Dados do Ministério do Desenvolvimento, Indústria, Comércio e Serviços mostram que, de janeiro a novembro de 2025, a carne bovina foi o segundo produto mais exportado pelo Brasil ao México, enquanto a carne suína ocupou a décima posição.
A decisão mexicana ocorre poucos dias depois de a China, maior compradora da carne bovina brasileira, também anunciar limites para as importações do produto.
Como ficam as novas regras
Com a mudança:
- O México poderá importar até 70 mil toneladas de carne bovina sem tarifa. O volume excedente será taxado em 20%.
- Para a carne suína, a cota livre de imposto será de 51 mil toneladas, com taxa de 16% sobre o excedente.
As medidas valem até 31 de dezembro deste ano.
Nas resoluções, o governo mexicano afirma que as cotas buscam manter o “equilíbrio entre a oferta externa e a produção nacional”. A restrição se aplica a países fora da América do Norte e que não possuem acordo comercial com o México.
Segundo a Associação Brasileira de Proteína Animal, a cota deve ser utilizada principalmente por Brasil, Chile e União Europeia. Já a Associação Brasileira das Indústrias Exportadoras de Carnes informou que aguarda orientações do governo mexicano sobre a distribuição das cotas.
O frango, principal produto exportado pelo Brasil ao México, segue com tarifa zerada, conforme informou a ABPA.
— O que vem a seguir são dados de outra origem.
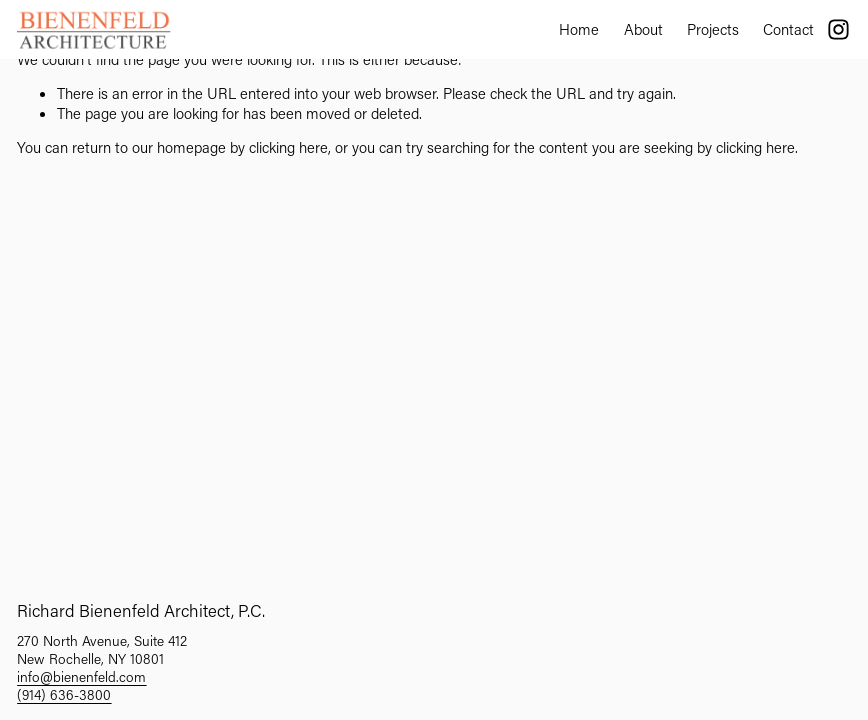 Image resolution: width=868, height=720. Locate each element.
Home (579, 29)
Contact (788, 29)
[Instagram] (838, 29)
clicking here (288, 147)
Importância do México para o Brasil
Entre janeiro e novembro de 2025, o México foi o sétimo maior destino da carne suína brasileira, considerando o valor exportado. No caso da carne bovina, o país ocupa a quinta posição entre os maiores compradores, atrás de China, Estados Unidos, União Europeia e Chile.
Medidas semelhantes na China
A decisão mexicana vem na esteira de medidas adotadas pela China, que anunciou cotas anuais de importação de carne bovina para proteger seus produtores. Atualmente, a taxa de importação é de 12%, mas o volume que exceder as cotas passará a pagar sobretaxa de 55%.
Essas regras entraram em vigor em 1º de janeiro de 2026 e terão validade de três anos. Para 2026, a China fixou uma cota total de 2,7 milhões de toneladas, número próximo ao recorde de 2024, mas inferior ao volume importado nos primeiros 11 meses de 2025.